A terme, une utilisation progressive en base du nucléaire nous permettrait de retarder la construction de nouveaux réacteurs. Il faut y ajouter le fait que le remplacement de l’usine d’enrichissement d’uranium Eurodif, plus gros consommateur d’électricité en France, par l’usine Georges Besse II utilisant le procédé de l’ultra-centrifugation, beaucoup plus économe en énergie, rendra disponible l’équivalent de la production de deux ou trois tranches nucléaires. En outre, l’amélioration du taux de disponibilité des centrales (tout en priorisant un niveau de sûreté optimum) doit permettre de gagner encore l’équivalent de plusieurs tranches nucléaires. En tout état de cause le nucléaire doit continuer à jouer un rôle important (de l’ordre de 60 à 70%) dans l’approvisionnement français en électricité pour des raisons notamment de compétitivité, de sécurité d’approvisionnement et d’indépendance énergétique. Il faut engager une réflexion sur l’ensemble de la filière nucléaire, en particulier dans le domaine de la recherche technologique. La France a les équipes et les compétences pour engager les études nécessaires à la quatrième génération dans le cadre d’une coopération internationale. Par ailleurs, la CFDT s’oppose à un suréquipement délibéré relativement aux besoins français dans l’objectif de poursuivre une politique d’exportation massive d’électricité nucléaire. Or environ 10 à 15 % de notre production électro-nucléaire sont exportés, soit l’équivalent de la production de 6 à 8 réacteurs. Si l’Europe ne peut se passer du nucléaire, pour autant ce n’est pas à la France de pallier aux besoins des autres pays européens, et de cumuler sur son territoire l’ensemble des problèmes éthiques, politiques, sociétaux, environnementaux que pose la gestion du nucléaire et de ses déchets.

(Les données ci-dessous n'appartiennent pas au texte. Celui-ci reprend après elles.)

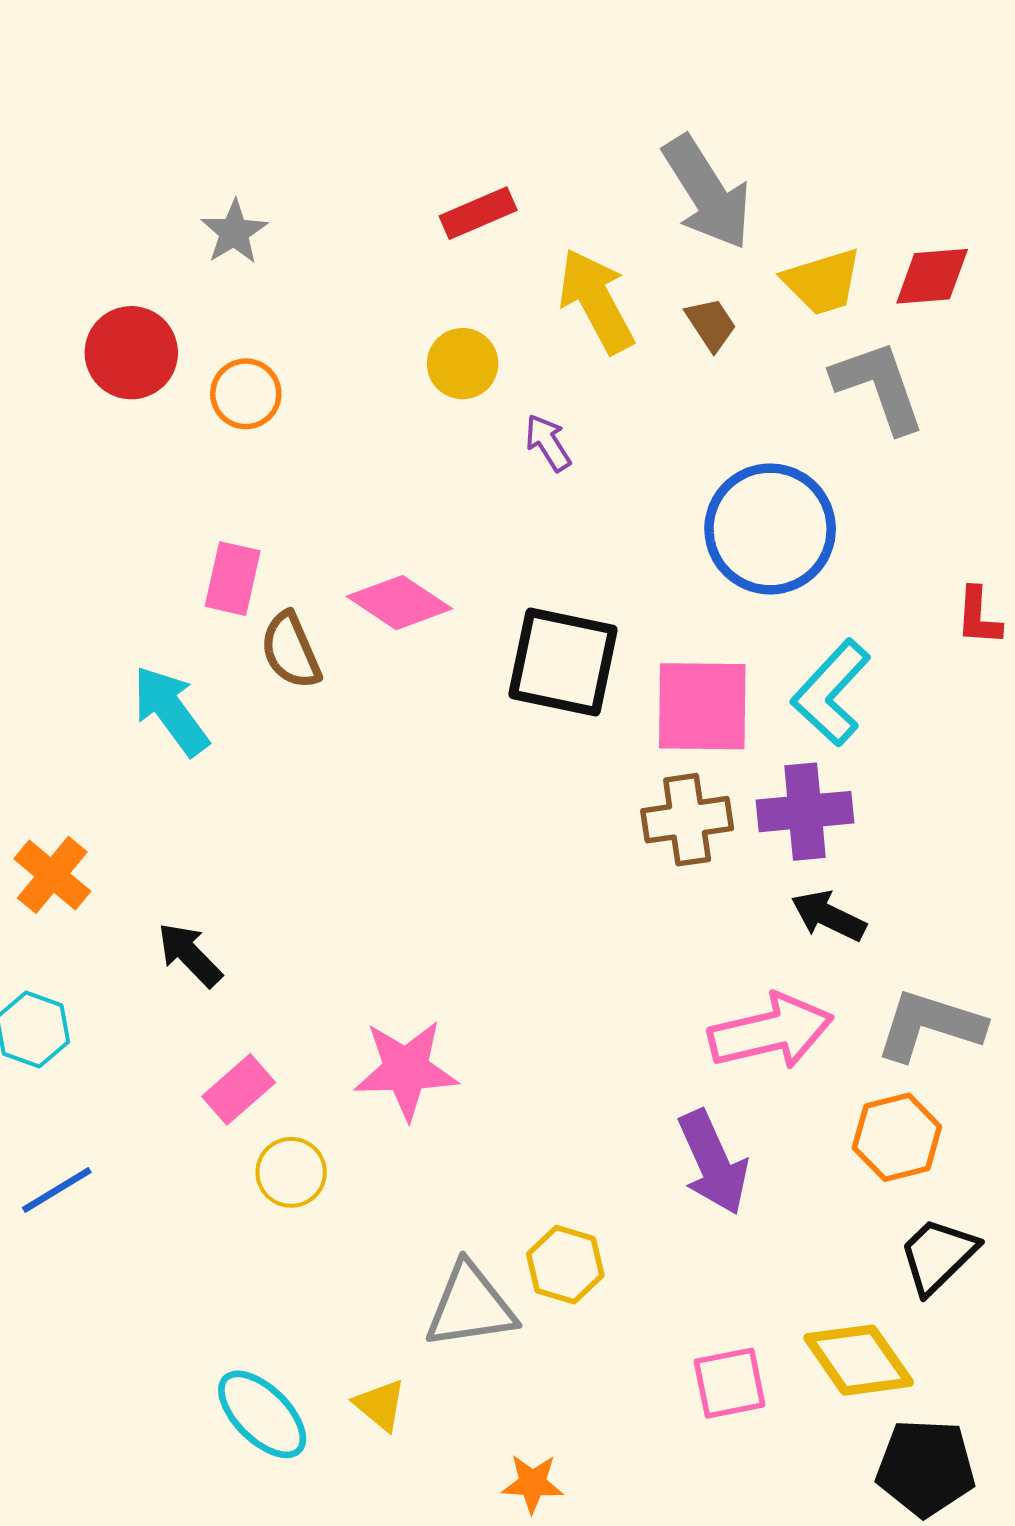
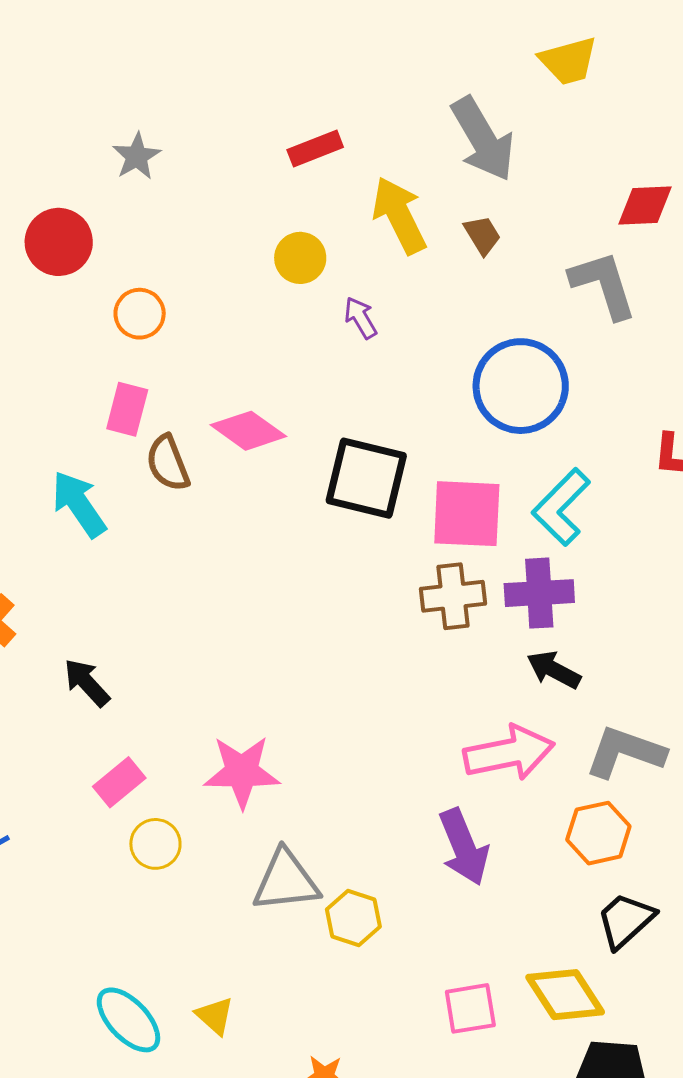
yellow trapezoid: (822, 282) -> (568, 61), moved
orange circle: (246, 394) -> (140, 314), moved
gray triangle: (470, 1306) -> (286, 881), moved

Un schéma analogue à la loi Bataille sur les déchets définissant des axes de recherche et une évaluation permanente par une commission indépendante du type de la Commission Nationale d’Evaluation (CNE) pourrait contribuer à préparer des décisions raisonnées et démocratiques.
Les directives européennes. Enfin la mise en application de la directive européenne qui impose à la France de porter à au moins 12 % la proportion d’énergie renouvelable dans le bilan énergétique total et à au moins 21 % dans le bilan électrique, oblige à développer l’éolien, le solaire photo-voltaïque, la biomasse, etc. La CFDT partage les mesures prises par l’Europe et approuve les dispositifs de soutien économique et réglementaire mis en place pour encourager les énergies renouvelables. Les nouveaux besoins en électricité devront donc être assurés notamment par des énergies renouvelables.